Educação

CORTES NA EDUCAÇÃO

UFSC rejeita Future-se e aprova greve em assembleia imensa

Após assembleia e reunião aberta, centenas de pessoas da comunidade da UFSC rejeitam o programa “Future-se” do governo federal que pretende privatizar o ensino superior gratuito e após cortes nas universidades federais. Foi aprovada pela maioria a realização de greve geral e chegou a ser discutida a suspensão do vestibular para 2020.

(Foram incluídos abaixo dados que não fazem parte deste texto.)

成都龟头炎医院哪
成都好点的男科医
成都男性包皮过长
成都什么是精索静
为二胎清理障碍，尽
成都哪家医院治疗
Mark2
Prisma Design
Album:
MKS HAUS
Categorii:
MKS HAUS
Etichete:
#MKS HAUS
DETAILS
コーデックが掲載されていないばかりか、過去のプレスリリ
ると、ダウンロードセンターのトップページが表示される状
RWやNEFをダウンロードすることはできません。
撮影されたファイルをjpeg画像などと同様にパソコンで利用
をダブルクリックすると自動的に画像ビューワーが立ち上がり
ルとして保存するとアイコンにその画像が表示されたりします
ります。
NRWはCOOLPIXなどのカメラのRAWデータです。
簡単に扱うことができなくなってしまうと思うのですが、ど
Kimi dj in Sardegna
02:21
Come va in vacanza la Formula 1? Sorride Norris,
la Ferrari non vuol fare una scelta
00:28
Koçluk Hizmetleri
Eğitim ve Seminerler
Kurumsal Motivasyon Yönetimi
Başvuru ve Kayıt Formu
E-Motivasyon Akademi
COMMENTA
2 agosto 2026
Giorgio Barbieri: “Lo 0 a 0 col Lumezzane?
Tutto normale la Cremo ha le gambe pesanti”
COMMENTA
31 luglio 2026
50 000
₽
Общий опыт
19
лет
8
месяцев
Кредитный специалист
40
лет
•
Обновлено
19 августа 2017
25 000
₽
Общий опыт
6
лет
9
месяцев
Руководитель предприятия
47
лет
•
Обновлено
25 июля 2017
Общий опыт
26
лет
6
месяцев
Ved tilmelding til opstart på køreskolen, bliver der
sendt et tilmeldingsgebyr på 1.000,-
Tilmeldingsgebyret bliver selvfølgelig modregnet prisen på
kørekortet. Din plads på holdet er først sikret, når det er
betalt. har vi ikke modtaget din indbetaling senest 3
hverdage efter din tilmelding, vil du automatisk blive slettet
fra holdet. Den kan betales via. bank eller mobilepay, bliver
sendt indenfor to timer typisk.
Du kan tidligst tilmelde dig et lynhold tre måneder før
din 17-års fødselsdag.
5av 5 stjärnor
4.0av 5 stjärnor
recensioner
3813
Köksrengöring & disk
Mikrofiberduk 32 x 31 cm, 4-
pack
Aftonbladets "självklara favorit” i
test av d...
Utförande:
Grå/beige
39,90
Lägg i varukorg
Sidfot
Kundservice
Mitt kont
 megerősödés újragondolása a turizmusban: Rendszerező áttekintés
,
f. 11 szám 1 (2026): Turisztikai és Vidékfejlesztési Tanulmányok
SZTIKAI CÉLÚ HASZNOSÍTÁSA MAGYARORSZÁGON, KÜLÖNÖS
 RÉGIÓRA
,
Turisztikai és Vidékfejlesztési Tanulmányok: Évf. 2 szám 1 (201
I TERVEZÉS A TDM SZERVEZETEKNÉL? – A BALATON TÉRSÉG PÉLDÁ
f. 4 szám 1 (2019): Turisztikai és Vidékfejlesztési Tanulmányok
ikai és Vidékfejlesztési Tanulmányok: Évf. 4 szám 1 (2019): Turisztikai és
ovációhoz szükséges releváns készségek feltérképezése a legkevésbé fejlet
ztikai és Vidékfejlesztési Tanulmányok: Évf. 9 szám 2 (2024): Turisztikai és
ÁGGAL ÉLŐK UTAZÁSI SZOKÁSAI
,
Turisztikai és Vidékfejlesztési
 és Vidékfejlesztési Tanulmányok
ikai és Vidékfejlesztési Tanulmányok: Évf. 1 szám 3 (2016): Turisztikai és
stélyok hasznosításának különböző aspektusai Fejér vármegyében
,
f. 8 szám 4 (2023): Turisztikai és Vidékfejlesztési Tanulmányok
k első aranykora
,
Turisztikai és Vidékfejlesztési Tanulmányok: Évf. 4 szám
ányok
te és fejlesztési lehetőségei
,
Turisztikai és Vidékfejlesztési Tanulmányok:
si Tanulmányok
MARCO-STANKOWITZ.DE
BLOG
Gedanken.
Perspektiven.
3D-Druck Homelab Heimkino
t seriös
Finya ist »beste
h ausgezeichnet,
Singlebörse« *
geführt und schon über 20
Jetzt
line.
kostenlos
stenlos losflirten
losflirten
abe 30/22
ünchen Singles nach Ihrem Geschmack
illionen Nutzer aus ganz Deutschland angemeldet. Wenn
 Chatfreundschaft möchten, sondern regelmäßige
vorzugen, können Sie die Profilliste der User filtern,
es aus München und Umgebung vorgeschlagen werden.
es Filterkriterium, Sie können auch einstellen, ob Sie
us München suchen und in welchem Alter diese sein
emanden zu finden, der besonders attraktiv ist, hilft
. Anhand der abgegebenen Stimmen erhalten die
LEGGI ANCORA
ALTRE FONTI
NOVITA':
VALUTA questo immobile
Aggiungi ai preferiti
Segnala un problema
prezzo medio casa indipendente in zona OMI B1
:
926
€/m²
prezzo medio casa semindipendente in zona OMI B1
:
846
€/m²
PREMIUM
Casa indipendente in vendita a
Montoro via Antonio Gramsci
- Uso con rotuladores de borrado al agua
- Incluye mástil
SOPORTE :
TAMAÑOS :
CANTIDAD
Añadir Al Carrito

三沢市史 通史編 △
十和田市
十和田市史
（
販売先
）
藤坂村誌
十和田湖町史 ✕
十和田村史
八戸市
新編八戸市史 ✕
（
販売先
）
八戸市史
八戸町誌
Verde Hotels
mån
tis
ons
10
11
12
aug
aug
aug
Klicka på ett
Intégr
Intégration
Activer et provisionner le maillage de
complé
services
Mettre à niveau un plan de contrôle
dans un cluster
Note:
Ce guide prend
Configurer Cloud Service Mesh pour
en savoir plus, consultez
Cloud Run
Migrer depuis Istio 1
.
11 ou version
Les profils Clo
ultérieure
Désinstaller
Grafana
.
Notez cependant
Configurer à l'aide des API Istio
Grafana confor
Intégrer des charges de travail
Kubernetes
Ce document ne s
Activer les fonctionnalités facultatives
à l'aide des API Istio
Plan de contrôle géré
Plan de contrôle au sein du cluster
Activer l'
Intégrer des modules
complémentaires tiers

quarta-feira 4 de setembro| Edição do dia

Desde a segunda-feira (02) a Universidade Federal de Santa Catarina (UFSC) vem chamado a atenção de todos por decisão tirada em assembleia geral, convocada pelo Conselho Universitário (CUn), indicando a rejeição a adesão ao programa “Future-se” do governo federal. Essa não foi a primeira universidade a tomar tal medida, tendo já dezenas de universidades federais se posicionando oficialmente contra absurda medida privatista.

Mas o fato ocorrido na UFSC chama atenção pois não foi algo tirado por decisão somente do Conselho Universitário. O mesmo convocou uma assembleia geral na segunda-feira (02) na qual ficou indicada a rejeição do programa, além da emissão de nota oficial contra a nomeação de Marcelo Recktenvald como reitor – tendo este sido nomeado pelo presidente Jair Bolsonaro na última quinta – e a aprovação do estado de greve geral, com a formação de um Comitê para mobilizar a comunidade externa em defesa da UFSC. Na assembleia, que contou com a presença de quatro a cinco mil pessoas, foi debatida a suspensão do vestibular 2020 até a liberação dos recursos cortados, sendo o ponto que gerou mais debate, entretanto após o final da assembleia, em nota para as redes sociais, foi colocado que o vestibular é um ato administrativo regular, regido pelo Conselho Universitário e, por isso, não será cancelado.

Em posicionamento para NSCTotal os coordenadores gerais do DCE-UFSC, Luís Travassos e Marco Antônio Marcon Pinheiro Machado, afirmam que a reivindicação foi debatida e aprovada no ato (assembleia geral), mas é algo que depende da aprovação do CUn, a instância máxima de deliberação da universidade. Complementam ainda dizendo ter sido discutido uma suspensão, não é um cancelamento: “A gente quer que o vestibular aconteça, mas não sob as condições que a universidade está agora. Sem condição de RU, sem condição de segurança, porque já foram demitidos funcionários terceirizados que faziam a segurança da universidade”.

Na reunião aberta de terça-feira (3), que ocorreu no campus de Florianópolis, contou com a presença de membros do CUn da UFSC, de unidades acadêmicas, da diretoria de campi, de sindicatos, estudantes e funcionários, foi aprovada, por maioria dos votos, a retaliação do programa, como mostra o G1.